Haar ogen veranderen van verrast naar triest. Ook haar lichaamshouding verandert. En met een hele pijnlijke glimlach geeft ze de tekening terug aan haar zoontje. ‘Mooi lieverd.. mooi..’ Simeon gaat weer zitten en gaat weer verder met kleuren. En ik kijk toe hoe Nena haar best moet doen niet in huilen uit te barsten. Nu vraag ik me toch af wat hij getekend heeft. ‘Mag ik is zien wat je getekend hebt?’ Vraag ik dan. Simeon knikt en schuift de tekening naar mij. Dan staat hij weer op en voor ik het weet duwt hij me wat naar achter en zit hij op mijn schoot. In eerste oogopslag zie ik een vijver en een grote boom, met iemand die tegen de boom aanleunt en naar het water kijkt.
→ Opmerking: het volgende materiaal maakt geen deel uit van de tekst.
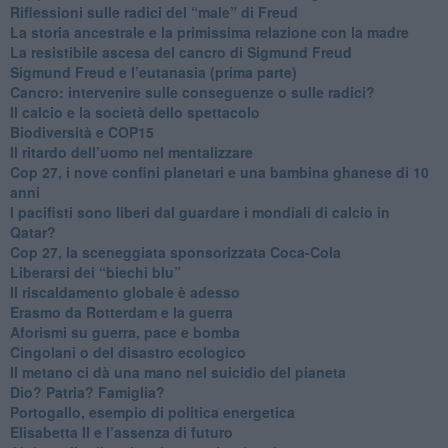
Riflessioni sulle radici del “male” di Freud
​La storia ancestrale e la primissima relazione con la madre
​La resistibile ascesa del cancro di Sigmund Freud
Sigmund Freud e l’eutanasia (prima parte)
Cancro: intervenire sulle conseguenze o sulle radici?
​Il calcio e la società dello spettacolo
Biodiversità e COP15
​Il ritardo dell’uomo nel mentalizzare
​Cop 27, i nove confini planetari e una bambina ghanese di 10
anni
​I pacifisti sono liberi dal guardare i mondiali di calcio in
Qatar?
​Cop 27, la sceneggiata sponsorizzata Coca-Cola
​Liberarsi dei “biechi blu”
Il riscaldamento globale è adesso
​Erasmo da Rotterdam e la guerra
​Aforismi su guerra, pace e bomba
Cingolani o del disastro ecologico
​Il metano ci dà una mano nel suicidio del pianeta
​Dio? Patria? Famiglia?
Portogallo, esempio di politica energetica
​Elisabetta II e l’assenza di futuro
Maar als ik dan nog eens beter kijk. Zie ik dat ik dat ben. Inclusief de vleugels. En in mijn armen draag ik een klein kindje met donker bruine oogjes. Net zo donker als die van mij. Maar het is niet zomaar een tekening. Die plek herken ik uit duizenden! Even kijk ik verbaasd naar de tekening. En ik zie hoe Nena me afwachten aankijkt. ‘Lieverd..’ Mompelt ze dan moeilijk met een gebroken glimlach. ‘Ga maar is kijken of papa er al is..’
Simeon stapt weer van mijn schoot af en loopt weer naar de deur. Net voor hij naar buiten loopt draait hij zich even om en werpt hij me een klein glimlachje toe. Daar zit ik dan, alleen.. met Nena. En ik heb het idee dat er zo meteen iets gaat gebeuren wat ik alles behalve verwacht. Ze pakt de tekening weer vast en klemt hem tussen haar smalle vingertoppen. Even ontsnapt er een snik uit haar mond. En het duurt niet lang voor de tranen over haar wangen rollen. Dan bedenkt ze zich pas dat ze niet alleen is in de kantine en ze kijkt me even geschrokken aan. Snel veegt ze haar tranen weg en zet ze een neppe glimlach op. ‘O mijn god. Sorry, let maar niet op mij!’ En ze begint wat stom te lachen. Ik kijk haar wat somber aan. Ik zie gewoon hoe ze kapot gaat aan het verdriet óm Christopher.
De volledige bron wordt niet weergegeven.